Shall we try to get the grip of monopoly away from our lives, or shall we not? Shall we withhold our hand and say monopoly is inevitable, that all that we can do is to regulate it? Shall we say that all that we can do is to put government in competition with monopoly and try its strength against it? Shall we admit that the creature of our own hands is stronger than we are? We have been dreading all along the time when the combined power of high finance would be greater than the power of the government. Have we come to a time when the President of the United States or any man who wishes to be the President must doff his cap in the presence of this high finance, and say, "You are our inevitable master, but we will see how we can make the best of it?"

We are at the parting of the ways. We have, not one or two or three, but many, established and formidable monopolies in the United States. We have, not one or two, but many, fields of endeavor into which it is difficult, if not impossible, for the independent man to enter. We have restricted credit, we have restricted opportunity, we have controlled development, and we have come to be one of the worst ruled, one of the most completely controlled and dominated, governments in the civilized world—no longer a government by free opinion, no longer a government by conviction and the vote of the majority, but a government by the opinion and the duress of small groups of dominant men.

If the government is to tell big business men how to run their business, then don't you see that big business men have to get closer to the government even than they are now? Don't you see that they must capture the government, in order not to be restrained too much by it? Must capture the government? They have already captured it. Are you going to invite those inside to stay inside? They don't have to get there. They are there. Are you going to own your own premises, or are you not? That is your choice. Are you going to say: "You didn't get into the house the right way, but you are in there, God bless you; we will stand out here in the cold and you can hand us out something once in a while?"
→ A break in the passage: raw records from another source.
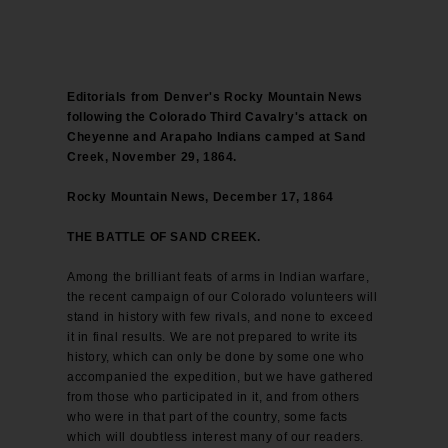
Editorials from Denver's Rocky Mountain News
following the Colorado Third Cavalry's attack on
Cheyenne and Arapaho Indians camped at Sand
Creek, November 29, 1864.
Rocky Mountain News, December 17, 1864
THE BATTLE OF SAND CREEK.
Among the brilliant feats of arms in Indian warfare,
the recent campaign of our Colorado volunteers will
stand in history with few rivals, and none to exceed
it in final results. We are not prepared to write its
history, which can only be done by some one who
accompanied the expedition, but we have gathered
from those who participated in it, and from others
who were in that part of the country, some facts
which will doubtless interest many of our readers.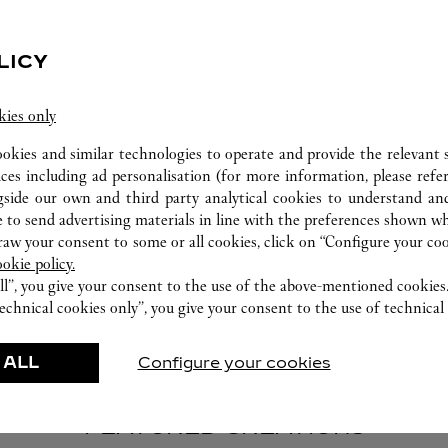
LICY
kies only
ookies and similar technologies to operate and provide the relevant s
EMBOSSING
ices including ad personalisation (for more information, please refe
gside our own and third party analytical cookies to understand an
Personalize your Cartier leather creation with
 to send advertising materials in line with the preferences shown wh
embossing in customizable foil colors and hot
w your consent to some or all cookies, click on “Configure your cook
stamping styles.
ookie policy.
ll”, you give your consent to the use of the above-mentioned cookies
echnical cookies only”, you give your consent to the use of technical 
 ALL
Configure your cookies
FEATURED CREATIONS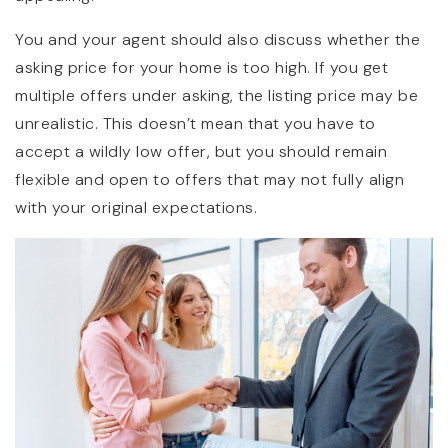
You and your agent should also discuss whether the
asking price for your home is too high. If you get
multiple offers under asking, the listing price may be
unrealistic. This doesn’t mean that you have to
accept a wildly low offer, but you should remain
flexible and open to offers that may not fully align
with your original expectations.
At the least, under the plan I am opposing, there will be an avowed partnership between the government and the trusts. I take it that the firm will be ostensibly controlled by the senior member. For I take it that the government of the United States is at least the senior member, though the younger member has all along been running the business. But when all the momentum, when all the energy, when a great deal of the genius, as so often happens in partnerships the world over, is with the junior partner, I don't think that the superintendence of the senior partner is going to amount to very much. And I don't believe that benevolence can be read into the hearts of the trusts by the superintendence and suggestions of the federal government; because the government has never within my recollection had its suggestions accepted by the trusts. On the contrary, the suggestions of the trusts have been accepted by the government.
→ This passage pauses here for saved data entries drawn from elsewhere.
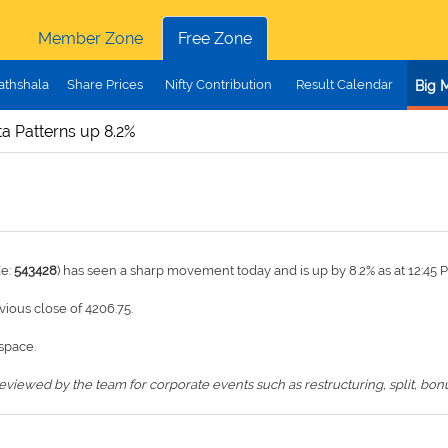
Member Zone
Free Zone
athshala
Share Prices
Nifty Contribution
Result Calendar
Big 
a Patterns up 8.2%
de:
543428
) has seen a sharp movement today and is up by 8.2% as at 12:45 
evious close of 4206.75.
space.
iewed by the team for corporate events such as restructuring, split, bonus,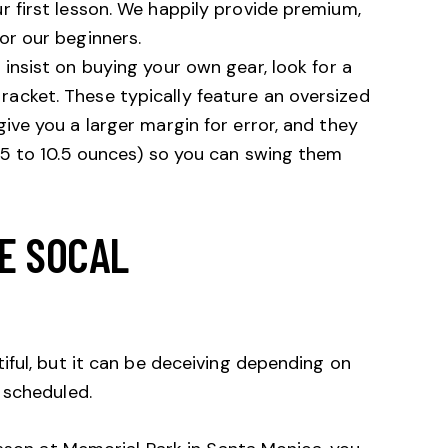
r first lesson. We happily provide premium,
or our beginners.
 insist on buying your own gear, look for a
acket. These typically feature an oversized
give you a larger margin for error, and they
9.5 to 10.5 ounces) so you can swing them
HE SOCAL
ful, but it can be deceiving depending on
 scheduled.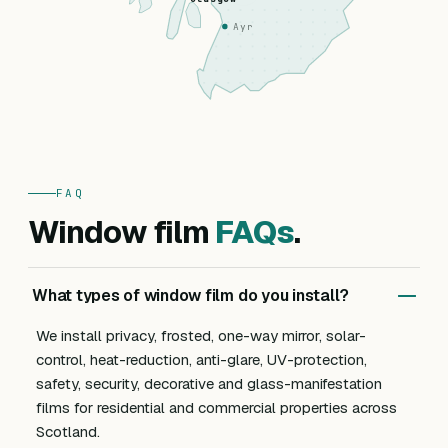
Ayr
FAQ
Window film
FAQs
.
What types of window film do you install?
We install privacy, frosted, one-way mirror, solar-
control, heat-reduction, anti-glare, UV-protection,
safety, security, decorative and glass-manifestation
films for residential and commercial properties across
Scotland.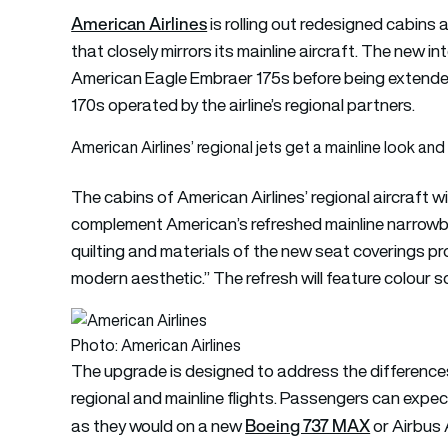
American Airlines
is rolling out redesigned cabins a
that closely mirrors its mainline aircraft. The new in
American Eagle Embraer 175s before being exten
170s operated by the airline’s regional partners.
American Airlines’ regional jets get a mainline look and 
The cabins of American Airlines’ regional aircraft w
complement American’s refreshed mainline narrowb
quilting and materials of the new seat coverings p
modern aesthetic.” The refresh will feature colour 
Photo: American Airlines
The upgrade is designed to address the difference
regional and mainline flights. Passengers can expect
Boeing 737 MAX
as they would on a new
or Airbus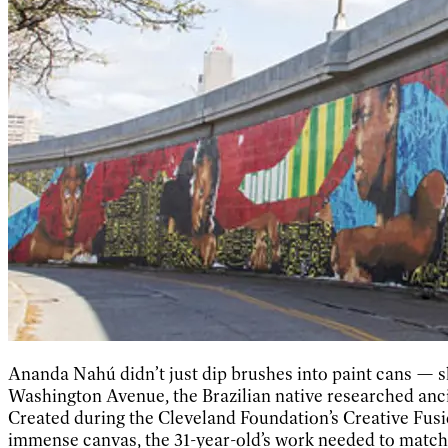
Ananda Nahú didn’t just dip brushes into paint cans — s
Washington Avenue, the Brazilian native researched ancie
Created during the Cleveland Foundation’s Creative Fusion
immense canvas, the 31-year-old’s work needed to match it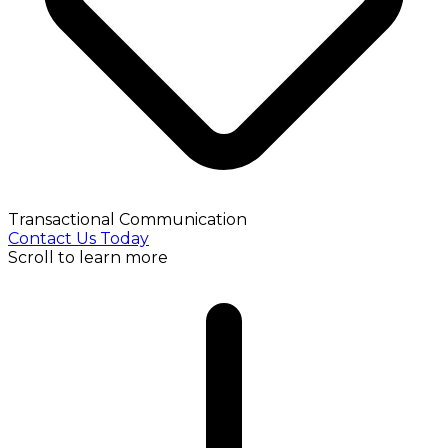
Transactional Communication
Contact Us Today
Scroll to learn more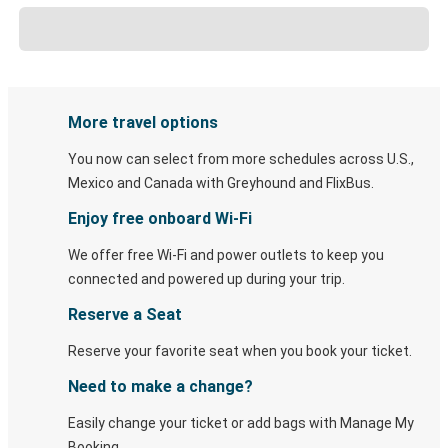
More travel options
You now can select from more schedules across U.S.,
Mexico and Canada with Greyhound and FlixBus.
Enjoy free onboard Wi-Fi
We offer free Wi-Fi and power outlets to keep you
connected and powered up during your trip.
Reserve a Seat
Reserve your favorite seat when you book your ticket.
Need to make a change?
Easily change your ticket or add bags with Manage My
Booking.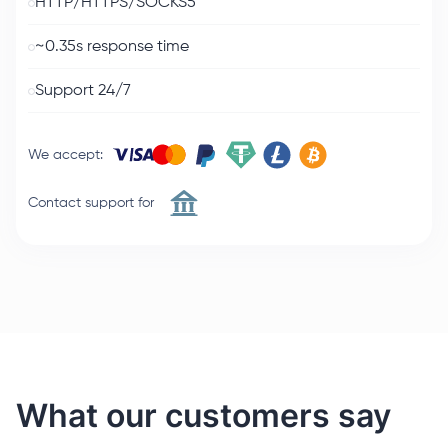
HTTP/HTTPS/SOCKS5
~0.35s response time
Support 24/7
We accept
:
Contact support for
What our customers say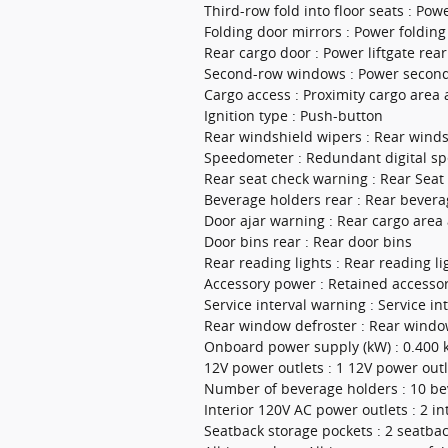
Third-row fold into floor seats : Powe
Folding door mirrors : Power folding
Rear cargo door : Power liftgate rea
Second-row windows : Power secon
Cargo access : Proximity cargo area 
Ignition type : Push-button
Rear windshield wipers : Rear wind
Speedometer : Redundant digital s
Rear seat check warning : Rear Sea
Beverage holders rear : Rear bevera
Door ajar warning : Rear cargo area
Door bins rear : Rear door bins
Rear reading lights : Rear reading li
Accessory power : Retained accesso
Service interval warning : Service in
Rear window defroster : Rear windo
Onboard power supply (kW) : 0.400
12V power outlets : 1 12V power outl
Number of beverage holders : 10 be
Interior 120V AC power outlets : 2 i
Seatback storage pockets : 2 seatba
There is no hope to be seen for the people of the United States until the partnership is dissolved. And the business of the party now entrusted with power is going to be to dissolve it.
Those who supported the third party supported, I believe, a program perfectly agreeable to the monopolies. How those who have been fighting monopoly through all their career can reconcile the continuation of the battle under the banner of the very men they have been fighting, I cannot imagine. I challenge the program in its fundamentals as not a progressive program at all. Why did Mr. Gary suggest this very method when he was at the head of the Steel Trust? Why is this very method commended here, there, and everywhere by the men who are interested in the maintenance of the present economic system of the United States? Why do the men who do not wish to be disturbed urge the adoption of this program? The rest of the program is very handsome; there is beating in it a great pulse of sympathy for the human race. But I do not want the sympathy of the trusts for the human race. I do not want their condescending assistance.

And I warn every progressive Republican that by lending his assistance to this program he is playing false to the very cause in which he had enlisted. That cause was a battle against monopoly, against control, against the concentration of power in our economic development, against all those things that interfere with absolutely free enterprise. I believe that some day these gentlemen will wake up and realize that they have misplaced their trust, not in an individual, it may be, but in a program which is fatal to the things we hold dearest.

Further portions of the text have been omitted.